WHAT IS BEING ASKED: Please count the lines in these records that contain "each" and give only that count.

◇ ◇ ◇ ◇ ◇ ◇ ◇

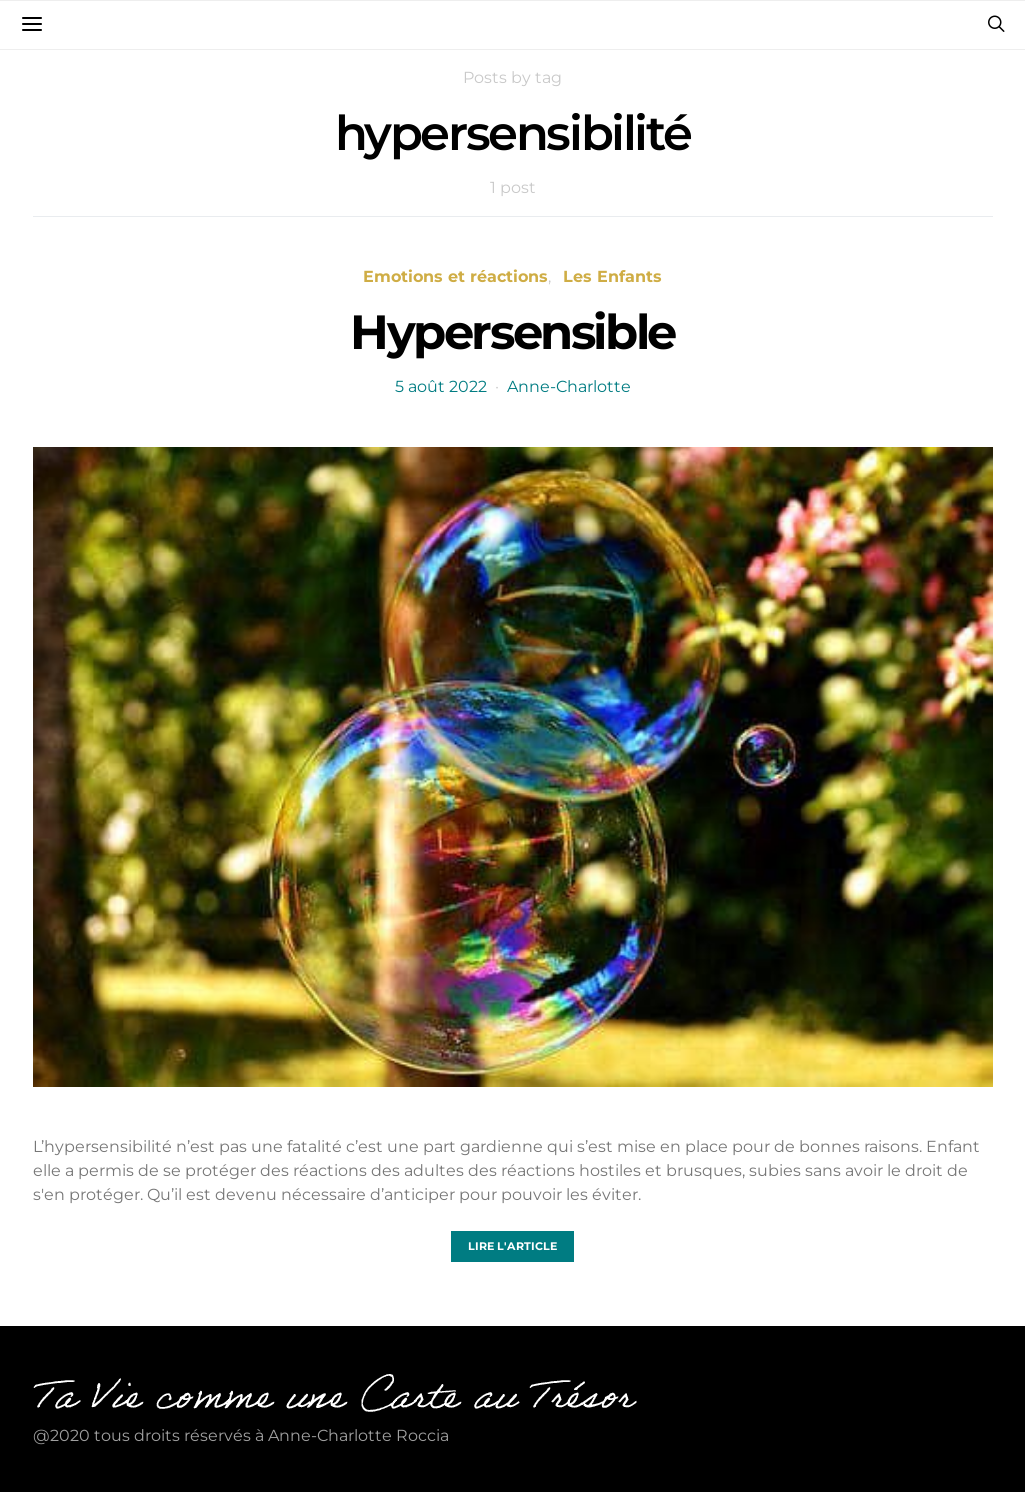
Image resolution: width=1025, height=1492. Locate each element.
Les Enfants (612, 276)
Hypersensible (512, 332)
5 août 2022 (441, 386)
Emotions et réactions (455, 276)
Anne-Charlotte (569, 386)
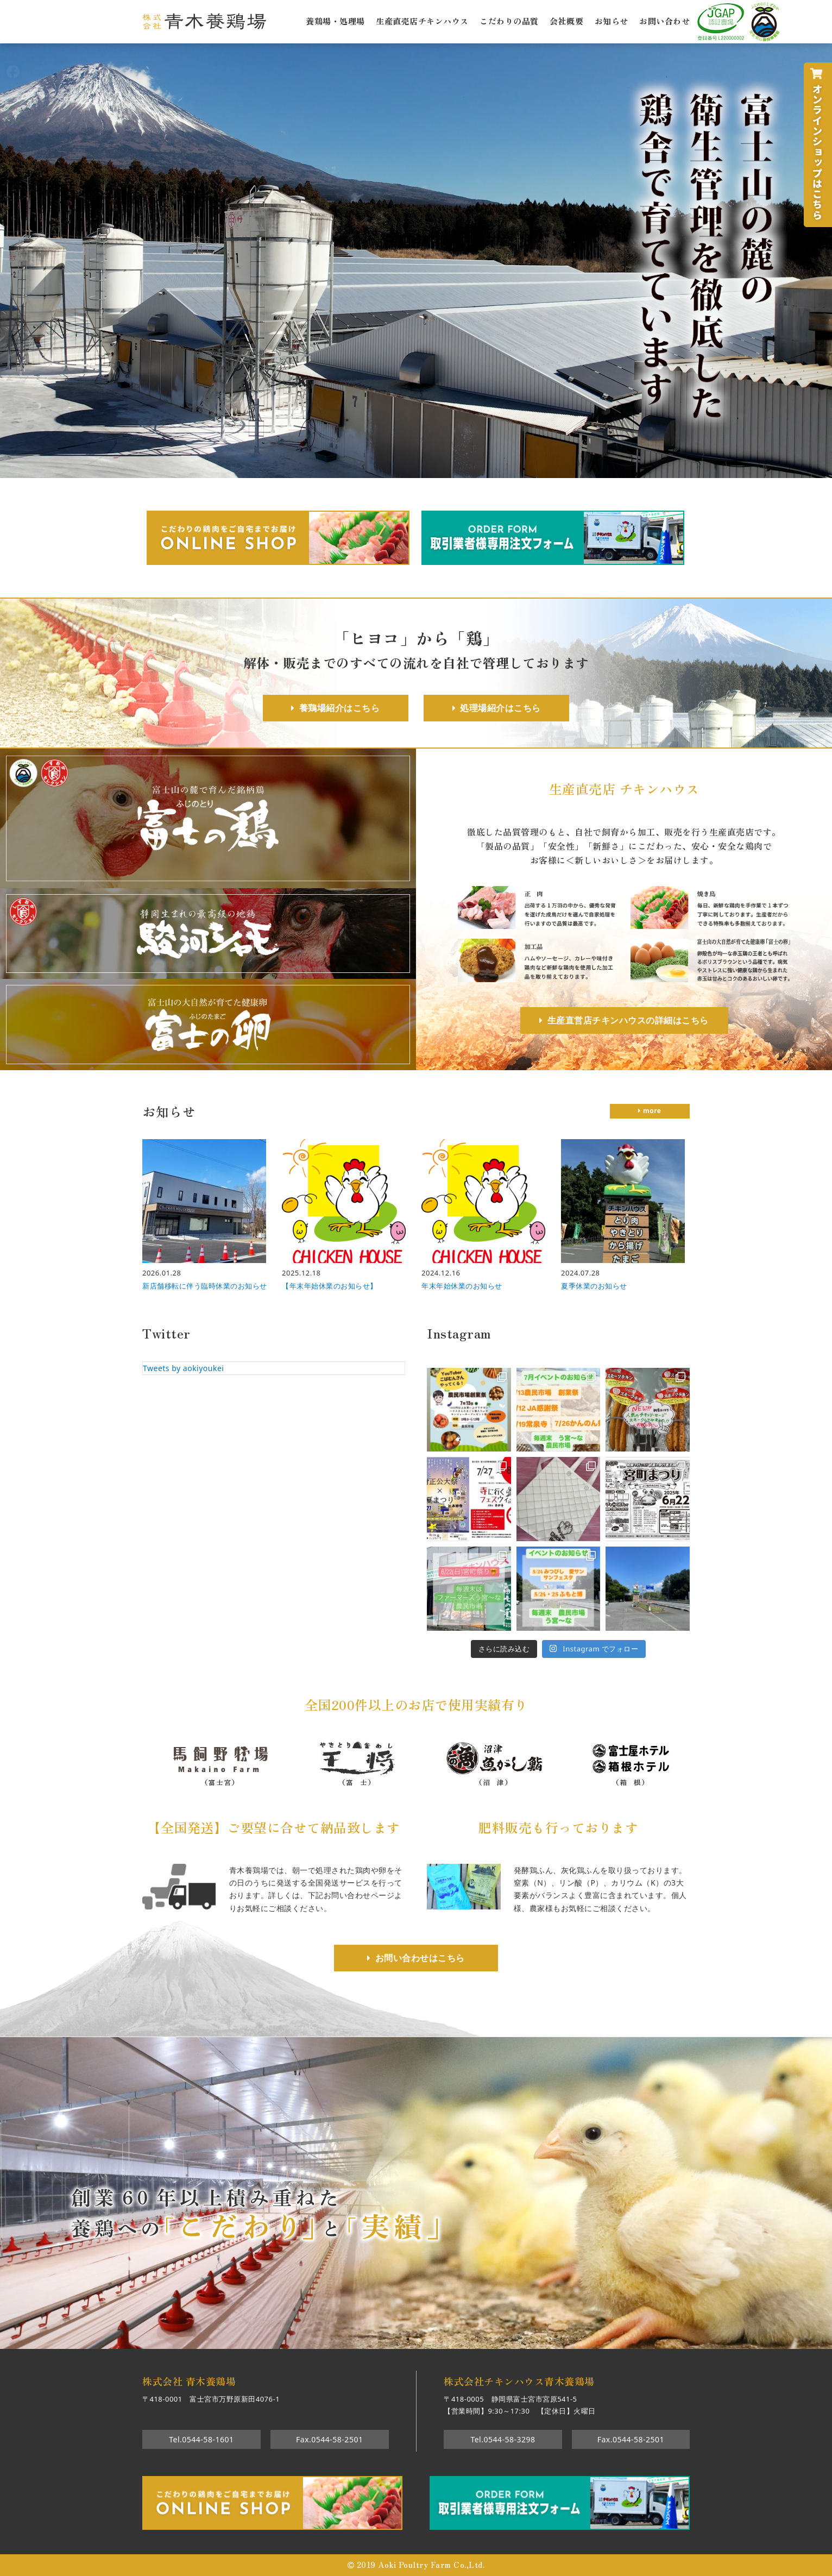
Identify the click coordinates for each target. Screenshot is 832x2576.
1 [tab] (391, 2339)
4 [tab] (440, 2339)
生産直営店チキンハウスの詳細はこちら (628, 1020)
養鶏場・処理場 (335, 20)
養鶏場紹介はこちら (339, 708)
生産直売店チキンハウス (422, 20)
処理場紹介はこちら (500, 708)
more (652, 1110)
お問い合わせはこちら (420, 1958)
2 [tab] (407, 2339)
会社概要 (566, 20)
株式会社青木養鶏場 (204, 21)
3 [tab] (424, 2339)
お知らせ (611, 20)
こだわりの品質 (509, 20)
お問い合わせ (664, 20)
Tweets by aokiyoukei (183, 1368)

◇ ◇ ◇ ◇ ◇ ◇ ◇

EXERCISE ANSWER: 2